During the pandemic people in Muncie seemed to experience the present as confusing because everyday rhythms were disrupted. They didn’t really write much about the future. They seemed to feel disconnected from the future, unable to plan for the future, which is different from what the project would usually receive in terms of autobiographical writing. People writing during the pandemic didn’t write so much about the lifetime; didn’t provide in their writing a sense of continuous life and belonging, which was different to the usual writing that the project would get in response to directives. Ultimately, what Patrick and James suggest is that the pandemic seemed to generate new forms of writing, reflective of new experiences and new forms of relating.
HHS: Finally, a more general question: what were the challenges associated with archiving the pandemic specifically or with analysing archives of the very recent past more generally?
NC: Lots of challenges! One of the challenges was that the pandemic disrupted everyone’s lives, including the lives of researchers and archivists. This is one of the reasons why these projects became so important during the early stages of the pandemic. They were long-standing research projects, organizations and archives. They were already set up. They had an existing infrastructure that allowed for the collection of diaries and other forms of biographical writing during the very early stages of the pandemic, when perhaps setting up something new would have been difficult. There were some ethical challenges to setting up new research projects during the beginning of the pandemic, asking people for their time and asking people to write about a very difficult situation. Mass Observation and the Everyday Life in Middletown project already had panels of volunteer writers and a trusting relationship with those people so it seemed possible to do ethical research and ethical archiving through those organizations.

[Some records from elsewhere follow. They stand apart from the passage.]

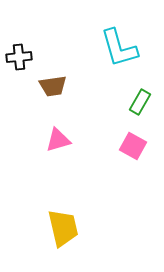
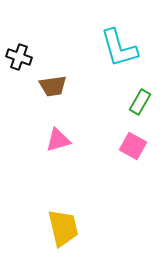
black cross: rotated 25 degrees clockwise
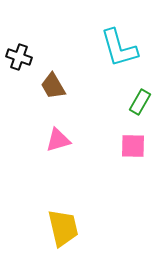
brown trapezoid: rotated 68 degrees clockwise
pink square: rotated 28 degrees counterclockwise
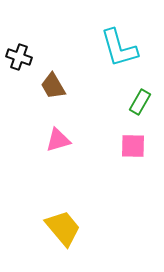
yellow trapezoid: rotated 27 degrees counterclockwise
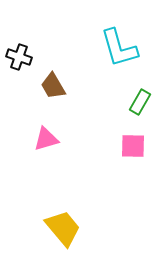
pink triangle: moved 12 px left, 1 px up
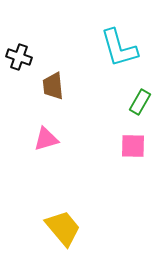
brown trapezoid: rotated 24 degrees clockwise
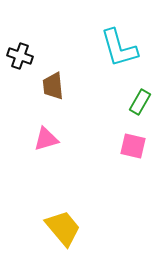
black cross: moved 1 px right, 1 px up
pink square: rotated 12 degrees clockwise
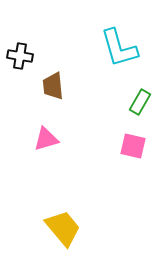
black cross: rotated 10 degrees counterclockwise
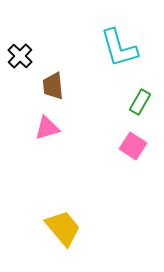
black cross: rotated 35 degrees clockwise
pink triangle: moved 1 px right, 11 px up
pink square: rotated 20 degrees clockwise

Now, I’ve talked about those two projects as an opportunity at the beginning of the pandemic, but they are also a constraint. Both of these projects have their own characteristic human sciences; they attract certain participants and certain forms of participation and so they produce a particular account of the pandemic and we have to keep that in mind. I think that’s why it’s so important to situate these projects in the history of the human sciences.
Interview conducted by Hannah Proctor. The interview has been edited for length and clarity.